Sebastien Gouezel (Nov 17 2018 at 18:33):

The issue you raise really not mathematical. It's just showing that Lean cannot cope with a situation which comes up very naturally in mathematics.

Let me disagree with this: in mathematics, everything is decidable, so there is just one class and the issue disappears.

Kevin Buzzard (Nov 17 2018 at 18:33):

right -- but you are just talking about your specific problem. I'm saying that you are a mathematician running into problems with the type class inference system, and you are by no means alone

Sebastien Gouezel (Nov 17 2018 at 18:34):

Yes, I can see I'm not alone!

Kevin Buzzard (Nov 17 2018 at 18:34):

I agree that the other issues are in some sense more non-mathematical than yours :-)

Kevin Buzzard (Nov 17 2018 at 18:35):

but also in Chris' issue there was just one instance, and the issue didn't disappear, because he had two copies of it and they weren't defeq even though they were trivially equal

Kevin Buzzard (Nov 17 2018 at 18:35):

All of us want, in some sense, to be able to insert proofs into the system. "Yes I know you now have two instances of [blah], but here's a proof that they're the same, now stop moaning"

Kevin Buzzard (Nov 17 2018 at 18:36):

You really want to put [decidable_linear_order] into your system and also a hypothesis that the underlying linear orders are the same one.

Kevin Buzzard (Nov 17 2018 at 18:36):

But that can't be done

Kevin Buzzard (Nov 17 2018 at 18:37):

Who knows if this will be solved in Lean 4 Kenny. I thought Sebastian said that they weren't going to change the type class system.

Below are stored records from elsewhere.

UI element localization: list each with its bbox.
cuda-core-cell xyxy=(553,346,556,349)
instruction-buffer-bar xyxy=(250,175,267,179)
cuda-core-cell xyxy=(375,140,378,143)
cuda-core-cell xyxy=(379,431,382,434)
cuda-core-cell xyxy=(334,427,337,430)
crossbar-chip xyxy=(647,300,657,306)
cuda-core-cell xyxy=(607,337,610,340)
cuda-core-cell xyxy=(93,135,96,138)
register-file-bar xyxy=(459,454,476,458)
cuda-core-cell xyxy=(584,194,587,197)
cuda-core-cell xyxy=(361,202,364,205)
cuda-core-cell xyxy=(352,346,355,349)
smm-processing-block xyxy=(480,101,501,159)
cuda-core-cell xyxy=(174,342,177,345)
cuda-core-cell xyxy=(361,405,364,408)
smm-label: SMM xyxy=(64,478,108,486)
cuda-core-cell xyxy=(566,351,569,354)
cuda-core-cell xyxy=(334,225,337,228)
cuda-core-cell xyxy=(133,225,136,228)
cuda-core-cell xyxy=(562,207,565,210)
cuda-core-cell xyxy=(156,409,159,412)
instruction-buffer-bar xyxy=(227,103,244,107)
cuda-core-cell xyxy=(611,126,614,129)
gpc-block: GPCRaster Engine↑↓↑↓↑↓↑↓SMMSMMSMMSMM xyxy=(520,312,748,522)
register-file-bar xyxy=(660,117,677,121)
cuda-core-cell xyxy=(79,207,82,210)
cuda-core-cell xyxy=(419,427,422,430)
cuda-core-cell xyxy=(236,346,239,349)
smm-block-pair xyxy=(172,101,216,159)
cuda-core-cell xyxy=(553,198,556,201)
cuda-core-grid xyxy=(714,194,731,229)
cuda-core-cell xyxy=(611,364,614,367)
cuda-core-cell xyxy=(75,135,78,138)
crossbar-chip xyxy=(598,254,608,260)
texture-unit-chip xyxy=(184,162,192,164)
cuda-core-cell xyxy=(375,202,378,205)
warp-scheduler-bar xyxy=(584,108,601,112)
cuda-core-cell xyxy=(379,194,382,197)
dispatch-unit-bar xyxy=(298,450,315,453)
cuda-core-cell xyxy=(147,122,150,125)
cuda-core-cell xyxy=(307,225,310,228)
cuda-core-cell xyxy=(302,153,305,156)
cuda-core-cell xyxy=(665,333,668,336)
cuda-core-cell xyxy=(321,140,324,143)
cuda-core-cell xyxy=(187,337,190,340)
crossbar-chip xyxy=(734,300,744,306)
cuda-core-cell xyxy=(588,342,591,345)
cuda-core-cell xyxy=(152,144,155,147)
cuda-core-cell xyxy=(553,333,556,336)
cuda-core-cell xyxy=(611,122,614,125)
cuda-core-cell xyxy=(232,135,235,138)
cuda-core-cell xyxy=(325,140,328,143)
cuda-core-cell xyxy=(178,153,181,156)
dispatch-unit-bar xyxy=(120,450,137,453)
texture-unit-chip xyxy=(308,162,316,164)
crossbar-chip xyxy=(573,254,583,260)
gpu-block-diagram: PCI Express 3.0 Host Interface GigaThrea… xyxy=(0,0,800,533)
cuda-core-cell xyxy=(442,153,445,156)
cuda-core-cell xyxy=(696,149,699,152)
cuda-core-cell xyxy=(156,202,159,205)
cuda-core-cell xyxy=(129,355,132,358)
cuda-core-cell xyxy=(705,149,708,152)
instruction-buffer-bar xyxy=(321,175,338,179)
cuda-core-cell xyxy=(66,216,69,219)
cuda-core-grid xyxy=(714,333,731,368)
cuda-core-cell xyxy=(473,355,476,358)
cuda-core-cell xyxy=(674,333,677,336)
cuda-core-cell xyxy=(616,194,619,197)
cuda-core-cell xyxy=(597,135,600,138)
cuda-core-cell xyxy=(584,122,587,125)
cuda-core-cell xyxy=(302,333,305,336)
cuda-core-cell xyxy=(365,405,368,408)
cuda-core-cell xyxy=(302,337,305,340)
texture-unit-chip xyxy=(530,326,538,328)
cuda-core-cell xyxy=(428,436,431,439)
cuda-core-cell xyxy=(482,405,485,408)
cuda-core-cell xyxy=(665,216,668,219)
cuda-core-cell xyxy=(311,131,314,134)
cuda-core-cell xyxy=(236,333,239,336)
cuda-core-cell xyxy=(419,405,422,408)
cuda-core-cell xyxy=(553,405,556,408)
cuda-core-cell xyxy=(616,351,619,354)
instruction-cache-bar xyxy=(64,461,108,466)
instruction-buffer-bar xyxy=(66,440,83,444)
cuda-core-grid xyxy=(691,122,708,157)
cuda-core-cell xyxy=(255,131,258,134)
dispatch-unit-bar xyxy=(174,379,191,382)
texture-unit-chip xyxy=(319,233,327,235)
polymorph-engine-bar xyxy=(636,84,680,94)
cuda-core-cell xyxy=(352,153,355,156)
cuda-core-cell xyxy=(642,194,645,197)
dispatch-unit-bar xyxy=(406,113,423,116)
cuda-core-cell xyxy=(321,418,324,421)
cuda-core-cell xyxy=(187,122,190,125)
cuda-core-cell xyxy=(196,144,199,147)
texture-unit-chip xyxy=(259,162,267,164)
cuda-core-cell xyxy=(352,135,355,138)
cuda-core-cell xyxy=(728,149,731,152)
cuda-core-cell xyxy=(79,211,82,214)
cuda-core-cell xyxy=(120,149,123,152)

Kevin Buzzard (Nov 17 2018 at 18:37):

No doubt Mario will wake up at some point and come up with another workaround

Kevin Buzzard (Nov 17 2018 at 18:37):

but is workarounds what we really want?

Reid Barton (Nov 17 2018 at 18:51):

I get the sense that decidable_linear_order should have been a mix-in, but we can't just change it because it's in core.

Mario Carneiro (Nov 17 2018 at 23:31):

I am okay with conditionally_complete_linear_order extending decidable_linear_order

Mario Carneiro (Nov 17 2018 at 23:31):

your instance is called classical.DLO by the way

Mario Carneiro (Nov 17 2018 at 23:33):

To quote myself from somewhere, we want to assume decidability when decidability is decidable. So when it's either definitely the case (like rat) or definitely not the case (like real). As chris points out there are times when you are doing a construction over generic types, and there decidability can sometimes cause problems

Kenny Lau (Nov 17 2018 at 23:33):

when decidability is decidable

@.@"

Mario Carneiro (Nov 17 2018 at 23:34):

But yes, this is in part because the typeclass exists, in core, and we have to deal with it.

Reid Barton (Nov 17 2018 at 23:35):

just use classical.decidable_decidable

Mario Carneiro (Nov 17 2018 at 23:35):

For conditionally_complete_linear_order, this is already hopelessly non-computable (you can't define anything with the type of Sup) so decidability is fine

Chris Hughes (Nov 17 2018 at 23:39):

Aren't integers a conditionally complete linear order?

Mario Carneiro (Nov 17 2018 at 23:39):

there is no computable instance of it

Mario Carneiro (Nov 17 2018 at 23:40):

because you can't compute a Sup

Mario Carneiro (Nov 17 2018 at 23:40):

even on bool it's not computable

Bryan Gin-ge Chen (Nov 17 2018 at 23:55):

This is a somewhat-related question I had from back when I was messing with partitions. How much extra stuff would we have to write if we wanted to have a computable Sup over finsets rather than arbitrary sets?

Kenny Lau (Nov 17 2018 at 23:56):

Oh, you're right! I stared at finset.sup before but I didn't understand what I was looking at until now.